All pictures here are by the author, March 2020.

UPDATE 02-04-21: A revisit to the area shows that this has now reopened as Fred Loya Insurance. Two tags ([Series: Closed & Closing] and [defunct]) have been removed.

Wednesday, July 15, 2020

Dixie Chicken

Wish I could get the picture from BEFORE the barrier was put in, but it is what it is. (Picture taken 4/20 by author).


Other than the big "Northgate post" written several years back (and then eventually removed as part of website upgrades), I never saw fit to really cover Dixie Chicken on Northgate all that much. It was never a place with nostalgic value, never went to it as a kid (for obvious reasons!), and it never changed either, which would give it the allure of documenting it for future generations.
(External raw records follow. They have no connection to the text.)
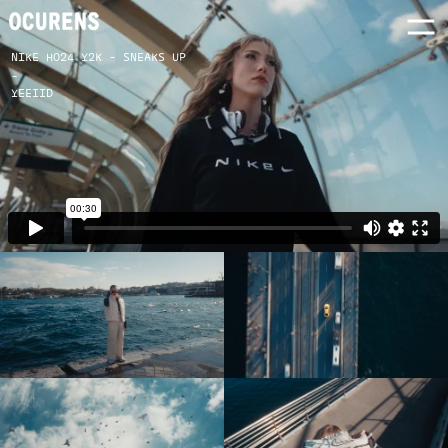
NIKE HO24 Y2K - SNEAKS UP
-
YEEIID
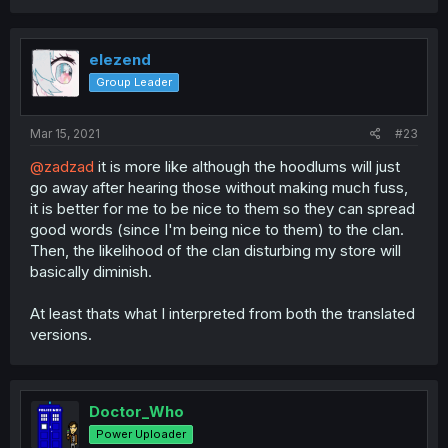
elezend
Group Leader
Mar 15, 2021
#23
@zadzad
it is more like although the hoodlums will just
go away after hearing those without making much fuss,
it is better for me to be nice to them so they can spread
good words (since I'm being nice to them) to the clan.
Then, the likelihood of the clan disturbing my store will
basically diminish.
At least thats what I interpreted from both the translated
versions.
Doctor_Who
Power Uploader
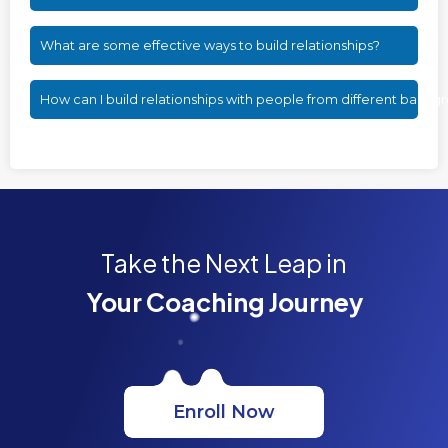
What are some effective ways to build relationships?
How can I build relationships with people from different backg
Take the Next Leap in
Your Coaching Journey
Enroll Now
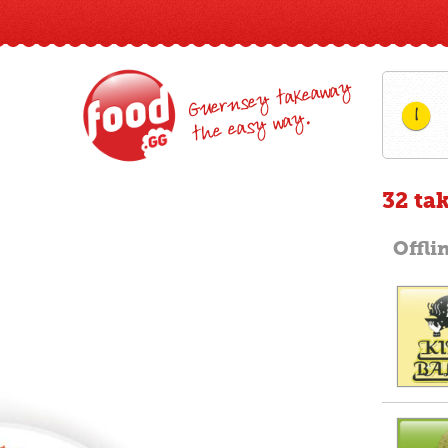
Guernsey takeaway
1
the easy way.
32 ta
Offli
The Dixie Chicken started in 1974 when Don Ganter bought a pool hall that had only been around for a few years (estimated to be built in the late 1960s) called the Aggie Den (at 307 University). From some forum threads, you could buy or sell old issues of Playboy, view vintage pornography on (based on how it was described) microfiche, smoke (a no-brainer, everyone smoked inside back in the day), and play pool. The walls were covered with half-naked pictures of movie stars. Don Ganter converted the pool hall to a bar and changed the appearance to, as ESPN writer Scott Eden once wrote, "a honky-tonk as dreamed up by the Disney people who designed Frontierland".
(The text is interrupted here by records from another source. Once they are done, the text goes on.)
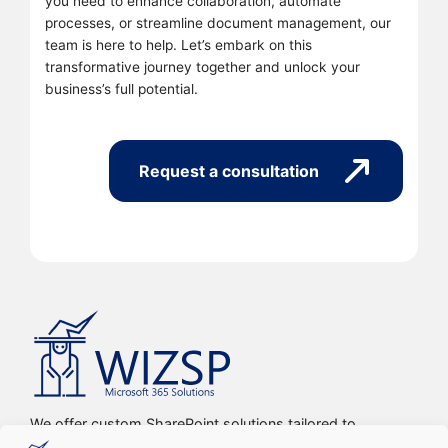
you need to enhance collaboration, automate
processes, or streamline document management, our
team is here to help. Let’s embark on this
transformative journey together and unlock your
business’s full potential.
Request a consultation
We offer custom SharePoint solutions tailored to
streamline organizations’ internal processes and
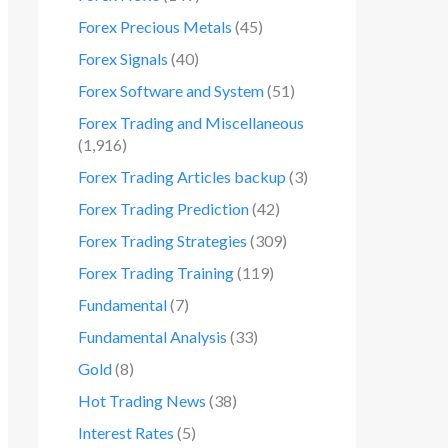
Forex Precious Metals
(45)
Forex Signals
(40)
Forex Software and System
(51)
Forex Trading and Miscellaneous
(1,916)
Forex Trading Articles backup
(3)
Forex Trading Prediction
(42)
Forex Trading Strategies
(309)
Forex Trading Training
(119)
Fundamental
(7)
Fundamental Analysis
(33)
Gold
(8)
Hot Trading News
(38)
Interest Rates
(5)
The bar expanded in the early 1980s by adding a kitchen to serve food, and eventually, combining a building next door. This building was even older (from the mid-1950s), with the last tenant being Miranda's, a fern bar. This too was converted to the Dixie Chicken's décor, the exterior entrance covered up and the only major remnant of being it was a painting not covered up by wood (near the snake cage).

Miranda's is visible; source unknown


309 University had its own history. The earliest I can find (1963) shows it as being a location of Loupot's Trading Post, long before it moved into its iconic location at the corner of College Main and University. It was vacant in 1972 (shortly before Dixie Chicken's opening) and as of 1978, it was Farkelberry's Domino and Pool Parlor. There may be a few others I may be missing.

Editor's Note: Future posts in the [Series: University Drive] will skip around somewhat, so next cycle's post will not be about Duddley's Draw, and instead go further down University. Also, as per the last article, a number of entries were upgraded with new photos, tenants, and advertisements. These details will be revealed in future installments.